Natural catastrophes and regulation are the biggest worries for non-life insurers, according to this year’s Insurance Banana Skins survey.

“Although the incidence of major catastrophes such as floods and earthquakes has been less severe in the past year, these remain non-life’s top concern,” the report says.

Regulation ranks second for non-life and tops the overall industry table, while investment performance and business practices have moved up the list compared with the 2011 study.

New regulations are seen as swamping the industry, creating a new class of compliance risk, according to the report from the Centre for the Study of Financial Innovation (CSFI) and PricewaterhouseCoopers.

“The fear is that these initiatives will load the industry with heavy costs and distract management from the task of running profitable businesses.

“Sharpening these concerns is the fact these reforms are being introduced at a time when industry profitability is being hurt by poor investment performance.”

Reinsurers rank investment returns as their leading concern, followed by natural catastrophes and regulation.

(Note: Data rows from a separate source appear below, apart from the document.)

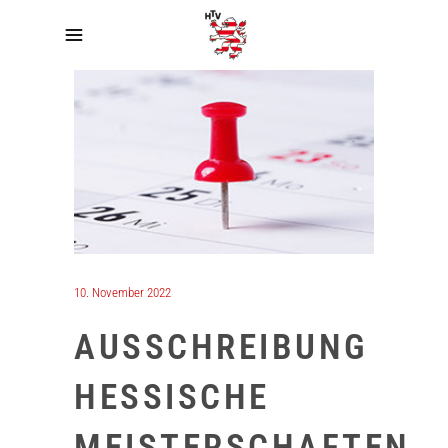
10. November 2022
AUSSCHREIBUNG
HESSISCHE
MEISTERSCHAFTEN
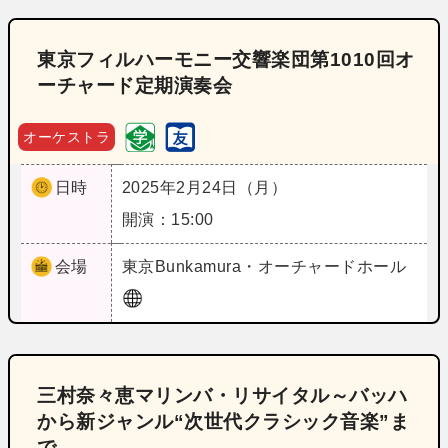
東京フィルハーモニー交響楽団第1010回オ
ーチャード定期演奏会
オーケストラ
日時
2025年2月24日（月）
開演：15:00
会場
東京
Bunkamura・オーチャードホール
三村奈々恵マリンバ・リサイタル～バッハ
から新ジャンル“次世代クラシック音楽”ま
で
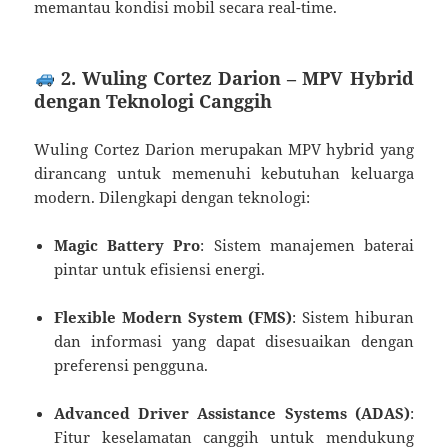
memantau kondisi mobil secara real-time.
2. Wuling Cortez Darion – MPV Hybrid
dengan Teknologi Canggih
Wuling Cortez Darion merupakan MPV hybrid yang
dirancang untuk memenuhi kebutuhan keluarga
modern. Dilengkapi dengan teknologi:
Magic Battery Pro
: Sistem manajemen baterai
pintar untuk efisiensi energi.
Flexible Modern System (FMS)
: Sistem hiburan
dan informasi yang dapat disesuaikan dengan
preferensi pengguna.
Advanced Driver Assistance Systems (ADAS)
:
Fitur keselamatan canggih untuk mendukung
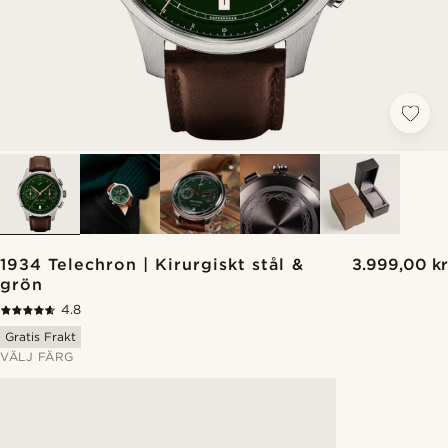
1934 Telechron | Kirurgiskt stål &
3.999,00 kr
grön
4.8
Gratis Frakt
VÄLJ FÄRG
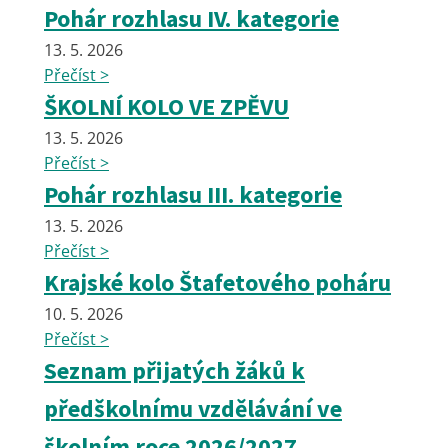
Pohár rozhlasu IV. kategorie
13. 5. 2026
Přečíst >
ŠKOLNÍ KOLO VE ZPĚVU
13. 5. 2026
Přečíst >
Pohár rozhlasu III. kategorie
13. 5. 2026
Přečíst >
Krajské kolo Štafetového poháru
10. 5. 2026
Přečíst >
Seznam přijatých žáků k
předškolnímu vzdělávání ve
školním roce 2026/2027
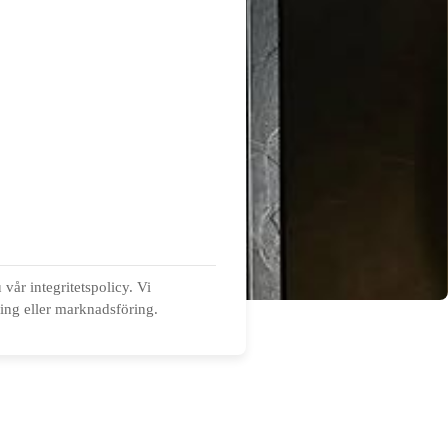
vår integritetspolicy. Vi
ning eller marknadsföring.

Companies in Asia and the Middle East say business practices are their major worry – a concern that ranks fourth in the overall survey.

“Despite recent improvements, there was still a sense that insurers lacked full commitment to eliminating this risk, particularly in emerging markets where regulation has yet to catch up,” the CSFI says.

The survey includes 662 responses from 54 countries in March and April. Twenty-eight responses were from Australia and 43 from New Zealand.

Property and casualty/non-life represent 35% of respondents, life insurers 26%, reinsurance 7%, broking/intermediary 6% and “other” 26%.